Experience of the use of natalizumab has added to concerns about the prior use of mitoxantrone (or other immunosuppressants). The risk of progressive multifocal leucoencephalopathy (PML) in patients on natalizumab therapy is increased if (a) duration of therapy is greater than 24 months, (b) previous immunosuppressive therapy has been given, and (c) if the patient is seropositive for anti-JCV antibodies. Each factor independently increases the risk for PML. Patients who have anti-JCV antibodies being treated with natalizumab and who have had previous immunosuppressive therapy are at much higher risk of progressive multifocal leukoencephalopathy than those patients who had not received previous immunosuppression. The risk of natalizumab-associated PML after 2 years in JCV antibody positive patients who were not previously treated with immunosuppressive agents is 2.8/1,000 (95% CI: 2.0–3.8) and 8.1/1,000 (5.4–11.6) in those who have received previous immunosuppressives [45]. Given the efficacy of natalizumab in aggressive–relapsing MS with accumulating disability, one may be loathe to treat patients initially with immunosuppressive therapy if the increased risk for PML might prevent subsequent use of natalizumab.

There was no difference in time to confirmed progression between the two treatment arms. More patients deteriorated in the IVIG arm (77/159) than the placebo arm (70/159).

There were no differences between the two treatment arms in relation to performance on the 9-HPT, median increase in the EDSS scores, or on-study relapse rates.

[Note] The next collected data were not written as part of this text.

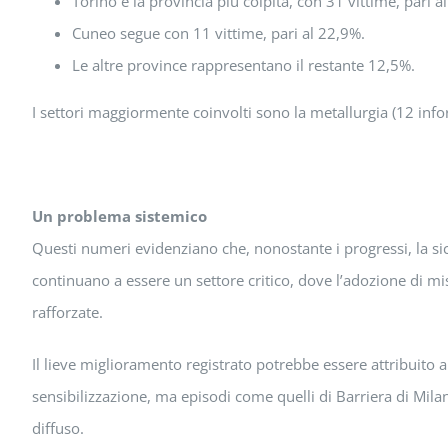
Torino è la provincia più colpita, con 31 vittime, pari al
Cuneo segue con 11 vittime, pari al 22,9%.
Le altre province rappresentano il restante 12,5%.
I settori maggiormente coinvolti sono la metallurgia (12 infortu
Un problema sistemico
Questi numeri evidenziano che, nonostante i progressi, la sic
continuano a essere un settore critico, dove l’adozione di m
rafforzate.
Il lieve miglioramento registrato potrebbe essere attribuito 
sensibilizzazione, ma episodi come quelli di Barriera di Mila
diffuso.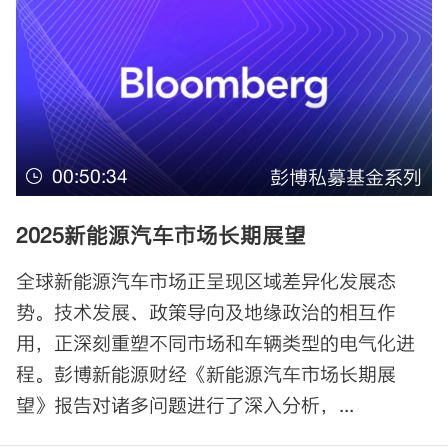
00:50:34
彭博私募基金系列
2025新能源汽车市场长期展望
全球新能源汽车市场正呈现区域差异化发展态
势。技术发展、政策导向及地缘政治的相互作
用，正深刻重塑不同市场和车辆类型的电气化进
程。彭博新能源财经《新能源汽车市场长期展
望》报告对诸多问题进行了深入分析，...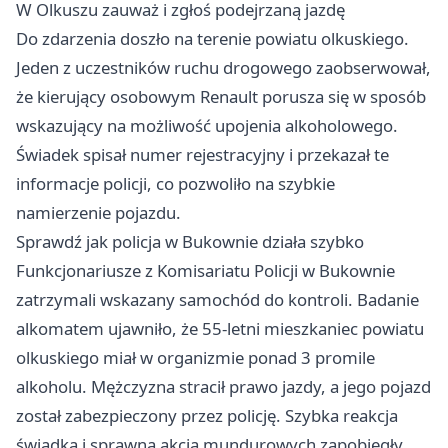
W Olkuszu zauważ i zgłoś podejrzaną jazdę
Do zdarzenia doszło na terenie powiatu olkuskiego.
Jeden z uczestników ruchu drogowego zaobserwował,
że kierujący osobowym Renault porusza się w sposób
wskazujący na możliwość upojenia alkoholowego.
Świadek spisał numer rejestracyjny i przekazał te
informacje policji, co pozwoliło na szybkie
namierzenie pojazdu.
Sprawdź jak policja w Bukownie działa szybko
Funkcjonariusze z Komisariatu Policji w Bukownie
zatrzymali wskazany samochód do kontroli. Badanie
alkomatem ujawniło, że 55‑letni mieszkaniec powiatu
olkuskiego miał w organizmie ponad 3 promile
alkoholu. Mężczyzna stracił prawo jazdy, a jego pojazd
został zabezpieczony przez policję. Szybka reakcja
świadka i sprawna akcja mundurowych zapobiegły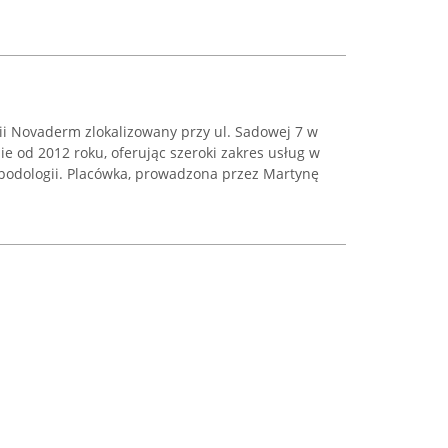
ii Novaderm zlokalizowany przy ul. Sadowej 7 w
ie od 2012 roku, oferując szeroki zakres usług w
 podologii. Placówka, prowadzona przez Martynę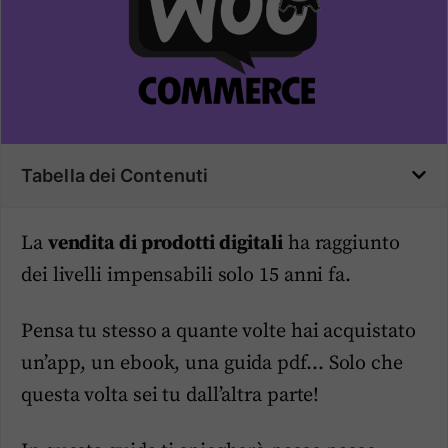
Tabella dei Contenuti
La
vendita di prodotti digitali
ha raggiunto
dei livelli impensabili solo 15 anni fa.
Pensa tu stesso a quante volte hai acquistato
un’app, un ebook, una guida pdf… Solo che
questa volta sei tu dall’altra parte!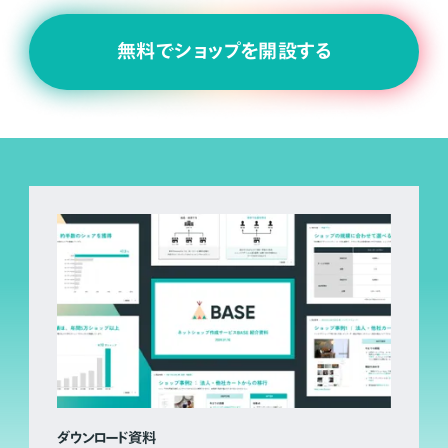
無料でショップを開設する
ダウンロード資料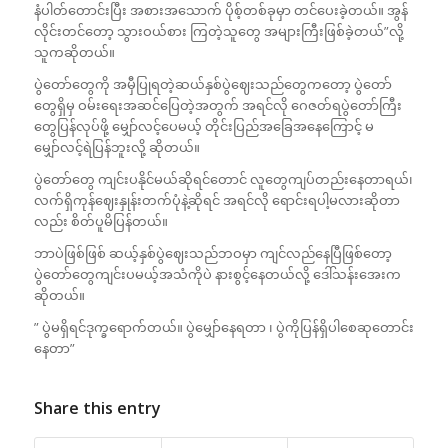
နံပါတ်တောင်းပြီး အစားအသောက် ပိုစ့်တစ်ခုမှာ တင်ပေးခဲ့တယ်။ အွန်
လိုင်းတင်တော့ သွားဝယ်စား ကြတဲ့သူတွေ အများကြီးဖြစ်ခဲ့တယ်”လို့
သူကဆိုတယ်။
ပွဲတော်တွေကို အမှီပြုရတဲ့ဆယ်နှစ်ပွဲဈေးသည်တွေကတော့ ပွဲတော်
တွေရှိမှ ဝမ်းရေးအဆင်ပြေတဲ့အတွက် အရင်လို ဂေဇတ်ရပွဲတော်ကြီး
တွေပြန်လုပ်ဖို့ မျှော်လင့်ပေမယ့် တိုင်းပြည်အခြေအနေကြောင့် မ
မျှော်လင့်ရဲပြန်ဘူးလို့ ဆိုတယ်။
ပွဲတော်တွေ ကျင်းပနိုင်မယ်ဆိုရင်တောင် လူတွေကျပ်တည်းနေတာရယ်၊
လက်ရှိကုန်ဈေးနှုန်းတက်ပုံနဲ့ဆိုရင် အရင်လို ရောင်းရပါ့မလားဆိုတာ
လည်း စိတ်ပူမိပြန်တယ်။
ဘာပဲဖြစ်ဖြစ် ဆယ့်နှစ်ပွဲဈေးသည်ဘဝမှာ ကျင်လည်နေပြီဖြစ်တော့
ပွဲတော်တွေကျင်းပမယ့်အသံကိုပဲ နားစွင့်နေတယ်လို့ ဒေါ်သန်းအေးက
ဆိုတယ်။
” ပွဲမရှိရင်ဒုက္ခရောက်တယ်။ ပွဲမျှော်နေရတာ ၊ ပွဲကိုပြန်ရှိပါစေဆုတောင်း
နေတာ”
Share this entry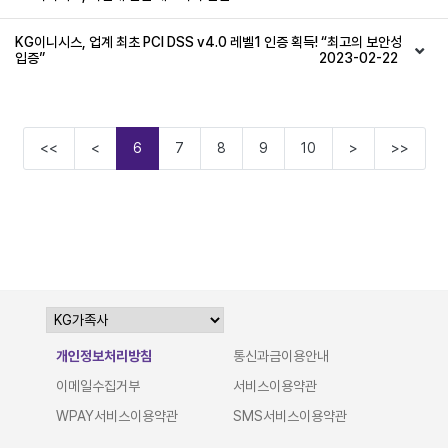
KG이니시스, 업계 최초 PCI DSS v4.0 레벨1 인증 획득! “최고의 보안성
입증”
2023-02-22
<<
<
6
7
8
9
10
>
>>
개인정보처리방침
통신과금이용안내
이메일수집거부
서비스이용약관
WPAY서비스이용약관
SMS서비스이용약관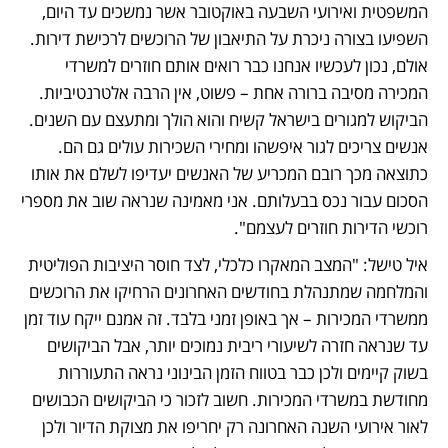
המשפטית ואירועי השבעה באוקטובר אשר נמשכים עד היום, 
השפיעו בצורה ניכרת על התיאבון של הרוכשים לרכישת דירות. 
אולם, נכון לעכשיו אנחנו כבר רואים אותם חוזרים למשרדי 
המכירה מסיבה ברורה אחת – פשוט, אין הרבה אלטרנטיביות. 
הביקוש למגורים בישראל קשיח והוא הולך ומתעצם עם השנים. 
אנשים צריכים לגור איפשהו ומחירי השכירות עולים גם הם. 
כתוצאה מכך רובם המכריע של האנשים יעדיפו לשלם את אותו 
הסכום עבור נכס בבעלותם. אני מאמינה שנראה שוב את מספרי 
רוכשי הדירות חוזרים לעצמם".
איל טישל: "המצב המאקרו כלכלי, לצד חוסר היציבות הפוליטית 
והמלחמה שמתנהלת בחודשים האחרונים הרחיקו את הרוכשים 
ממשרדי המכירות – אך באופן זמני בלבד. זה אמנם ייקח עוד זמן 
עד שנראה חזרה לשיעורי ריבית נמוכים יותר, אבל הביקושים 
בשוק קיימים ולכן כבר בטווח הזמן הבינוני נראה התעוררות 
מחודשת במשרדי המכירות. חשוב לזכור כי הביקושים הכבושים 
לאור אירועי השנה האחרונה רק יחריפו את מצוקת הדיור ולכן 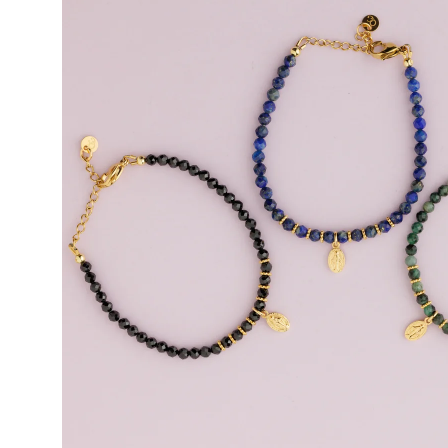
produits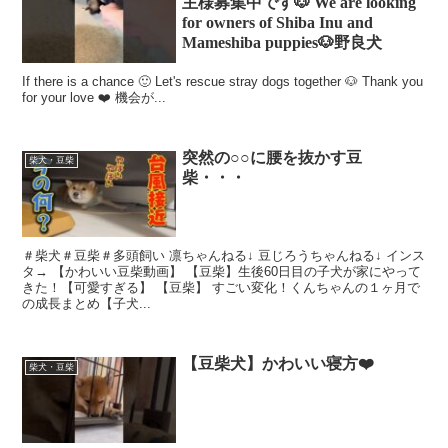
主様募集中です🐶 We are looking
for owners of Shiba Inu and
Mameshiba puppies🐶野良犬
If there is a chance 🙂 Let's rescue stray dogs together 🐶 Thank you
for your love ❤️ 機会が...
突然の○○に腰を抜かす豆
柴犬・豆柴
柴・・・
＃柴犬＃豆柴＃多頭飼い 凛ちゃんねる↓ 豆じろうちゃんねる↓ インス
タ→ 【かわいい豆柴動画】 【豆柴】生後60日目の子犬が家にやって
きた！【可愛すぎる】 【豆柴】 すごい変化！くんちゃんの１ヶ月で
の成長まとめ【子犬...
【豆柴犬】かわいい寝方❤️
柴犬・豆柴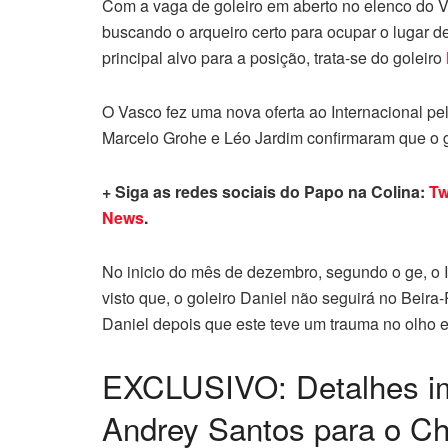
Com a vaga de goleiro em aberto no elenco do V
buscando o arqueiro certo para ocupar o lugar d
principal alvo para a posição, trata-se do goleiro
O Vasco fez uma nova oferta ao Internacional pel
Marcelo Grohe e Léo Jardim confirmaram que o go
+ Siga as redes sociais do Papo na Colina:
Tw
News
.
No inicio do mês de dezembro, segundo o ge, o Int
visto que, o goleiro Daniel não seguirá no Beira
Daniel depois que este teve um trauma no olh
EXCLUSIVO: Detalhes im
Andrey Santos para o C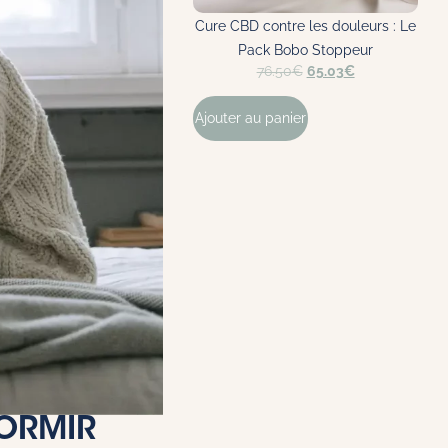
Cure CBD contre les douleurs : Le
Pack Bobo Stoppeur
76.50
€
65.03
€
Ajouter au panier
A
DORMIR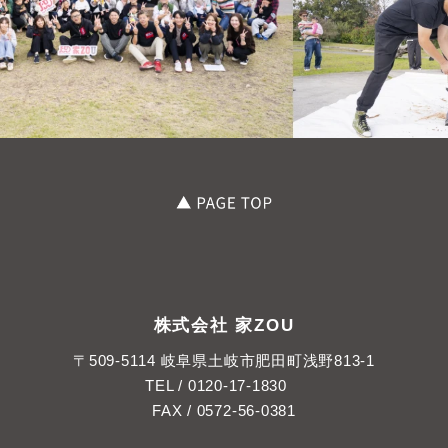
き
（3）公衆衛生の向上または児童の健全な育成の推進のた
めに特に必要がある場合であって，本人の同意を得るこ
とが困難であるとき
（4）国の機関もしくは地方公共団体またはその委託を受
けた者が法令の定める事務を遂行することに対して協力
する必要がある場合であって，本人の同意を得ることに
より当該事務の遂行に支障を及ぼすおそれがあるとき
（5）予め次の事項を告知あるいは公表をしている場合
利用目的に第三者への提供を含むこと
第三者に提供されるデータの項目
第三者への提供の手段または方法
本人の求めに応じて個人情報の第三者への提供を停止す
ること
前項の定めにかかわらず，次に掲げる場合は第三者には
株式会社 家ZOU
該当しないものとします。
（1）当社が利用目的の達成に必要な範囲内において個
〒509-5114 岐阜県土岐市肥田町浅野813-1
人情報の取扱いの全部または一部を委託する場合
TEL /
0120-17-1830
（2）合併その他の事由による事業の承継に伴って個人
FAX / 0572-56-0381
情報が提供される場合
（3）個人情報を特定の者との間で共同して利用する場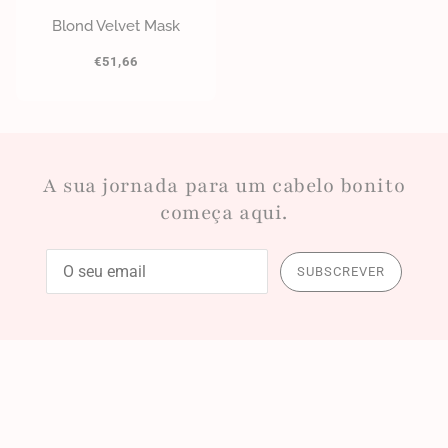
Blond Velvet Mask
€51,66
A sua jornada para um cabelo bonito
começa aqui.
SUBSCREVER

Detailed MRI results were published separately and reported no differences in inflammatory disease activity (% enhancing scans, number of enhancing lesions, number of new or enhancing lesions between the two groups) [47]. There was significantly more cerebral volume loss in the placebo group than the IVIG arm (IVIG arm: −0.62% vs. placebo: −0.88%, p  =  0.009). Given the extent of inflammatory disease in both groups, this is unlikely evidence of a protective effect of IVIG. The authors postulated that the effect of IVIG on brain atrophy development of these patients might relate to an effect of IVIG on remyelination. However, magnetization transfer (MT) magnetic resonance imaging in a study subgroup found no significant differences between the two arms [48].

This was a completely negative study in that not only was the primary endpoint not achieved but also, in contrast to many of the phase III studies in SPMS, none of the secondary endpoints of inflammatory activity were positive. The authors commented that their study population was more similar to the SPECTRIMS than the European IFNB-1b SPMS study in relation to having fewer preceding relapses and at a more advanced stage of SPMS. There is no evidence that IVIG has any therapeutic effect in SPMS. A Cochrane Review in 2009 came to the same conclusion [49].